Как и все либерально мыслящие офицеры, проделавшие военную кампанию вместе с русскими солдатами - защитниками и патриотами родной земли, Чаадаев жил мыслью об уничтожении рабства и деспотизма в России. Он был близок к ранним декабристским организациям, и приобщал к идеям, которые сам проповедовал, Пушкина. "Он обзывал Аракчеева злодеем, высших властей военных и гражданских - взяточниками, дворян - подлыми холопами, духовных - невеждами, все остальное - коснеющим и пресмыкающимся в рабстве", - вспоминал впоследствии Д. Н. Свербеев, знавший и Пушкина, и Чаадаева.
Лицеист Пушкин и офицер Чаадаев вели увлекательные беседы. Они говорили об истории, философии, нравственности. И содержание их бесед отразилось в стихах молодого поэта, посвященных Чаадаеву. Влияние высокообразованного офицера на юношу было "изумительно", вспоминают современники, он "заставлял его мыслить". "С моим Чедаевым читал!" - восклицал поэт. Уже тогда Пушкин понимал, что в условиях русской действительности Чаадаев не сможет занять подобающее место на государственной службе. С горькой иронией поэт писал:
Он вышней волею небес
Рожден в оковах службы царской;
Он в Риме был бы Брут, в Афинах Периклес,
А здесь он - офицер гусарской.
Вспоминая имена Брута и Периклеса, Пушкин хотел подчеркнуть и свободолюбие, и демократические убеждения Чаадаева. Их дружба, основанная на общих политических взглядах, приобретала в глазах поэта поистине героический характер и звала к патриотическим действиям:
Пока свободою горим,
Пока сердца для чести живы,
Мой друг, отчизне посвятим
Души прекрасные порывы!
Пушкина поражала необыкновенная эрудиция Чаадаева, который был хорошо знаком с трудами французских просветителей и новой французской литературой, занимался изучением английской и немецкой философии (Локк, Кант, Шеллинг).

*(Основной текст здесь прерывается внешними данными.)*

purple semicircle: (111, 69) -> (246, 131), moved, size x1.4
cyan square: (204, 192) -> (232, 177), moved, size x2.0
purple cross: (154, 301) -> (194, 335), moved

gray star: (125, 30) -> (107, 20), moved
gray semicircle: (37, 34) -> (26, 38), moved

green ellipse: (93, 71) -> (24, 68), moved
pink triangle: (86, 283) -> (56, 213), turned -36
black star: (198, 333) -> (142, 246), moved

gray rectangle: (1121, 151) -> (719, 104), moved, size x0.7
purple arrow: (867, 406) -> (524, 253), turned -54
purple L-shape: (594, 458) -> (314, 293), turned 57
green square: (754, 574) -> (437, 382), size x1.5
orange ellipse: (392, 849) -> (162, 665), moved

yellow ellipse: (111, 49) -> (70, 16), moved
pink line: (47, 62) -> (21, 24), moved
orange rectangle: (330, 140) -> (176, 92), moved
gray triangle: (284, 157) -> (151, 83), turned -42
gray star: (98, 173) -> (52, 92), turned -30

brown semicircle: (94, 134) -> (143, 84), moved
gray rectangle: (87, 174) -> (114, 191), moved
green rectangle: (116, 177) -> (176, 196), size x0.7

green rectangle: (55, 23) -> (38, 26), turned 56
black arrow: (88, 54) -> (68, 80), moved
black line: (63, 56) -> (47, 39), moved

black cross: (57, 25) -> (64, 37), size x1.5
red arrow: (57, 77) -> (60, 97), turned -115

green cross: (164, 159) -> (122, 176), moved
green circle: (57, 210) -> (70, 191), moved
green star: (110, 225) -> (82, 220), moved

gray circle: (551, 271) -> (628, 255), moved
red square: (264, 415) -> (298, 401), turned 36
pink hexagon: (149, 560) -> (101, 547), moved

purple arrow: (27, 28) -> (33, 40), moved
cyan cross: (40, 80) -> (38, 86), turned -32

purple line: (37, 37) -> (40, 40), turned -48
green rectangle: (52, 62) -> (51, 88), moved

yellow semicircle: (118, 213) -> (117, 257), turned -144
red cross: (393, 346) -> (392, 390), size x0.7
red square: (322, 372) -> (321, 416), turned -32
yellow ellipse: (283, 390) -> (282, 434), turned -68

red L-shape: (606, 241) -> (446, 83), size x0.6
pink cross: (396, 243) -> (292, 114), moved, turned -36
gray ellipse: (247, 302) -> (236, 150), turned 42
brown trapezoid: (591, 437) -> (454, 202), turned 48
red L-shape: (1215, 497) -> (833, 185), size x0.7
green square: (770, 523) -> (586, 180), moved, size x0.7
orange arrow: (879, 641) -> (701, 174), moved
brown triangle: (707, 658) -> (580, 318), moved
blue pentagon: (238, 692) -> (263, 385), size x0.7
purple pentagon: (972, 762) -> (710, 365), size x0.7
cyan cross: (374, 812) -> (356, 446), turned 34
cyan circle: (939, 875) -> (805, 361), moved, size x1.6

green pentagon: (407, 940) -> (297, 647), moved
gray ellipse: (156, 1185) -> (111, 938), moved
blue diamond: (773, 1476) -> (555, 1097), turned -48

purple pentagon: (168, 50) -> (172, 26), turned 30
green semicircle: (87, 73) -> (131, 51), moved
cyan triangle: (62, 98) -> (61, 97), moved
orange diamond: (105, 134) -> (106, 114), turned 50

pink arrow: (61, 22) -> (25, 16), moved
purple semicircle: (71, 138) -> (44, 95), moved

Чаадаев знал А. С. Грибоедова и П. И. Пестеля, С. Г. Волконского и С. И. Муравьева-Апостола, многих других декабристов.
В эти годы Александр I не видел еще большой политической опасности в "забавах взрослых шалунов". Благосклонно отнесся он и к стихотворению Пушкина "Деревня", переданному ему генералом от кавалерии И. В. Васильчиковым, адъютантом которого состоял тогда П. Я. Чаадаев. Известно, что впоследствии через своего начальника Чаадаев хлопотал о смягчении участи вольнолюбивого поэта.
Дружба Пушкина с Чаадаевым продолжалась и после 1817 года в Петербурге. Они встречались в гостинице Демута, где свое временное пристанище Чаадаев обставил по собственному вкусу.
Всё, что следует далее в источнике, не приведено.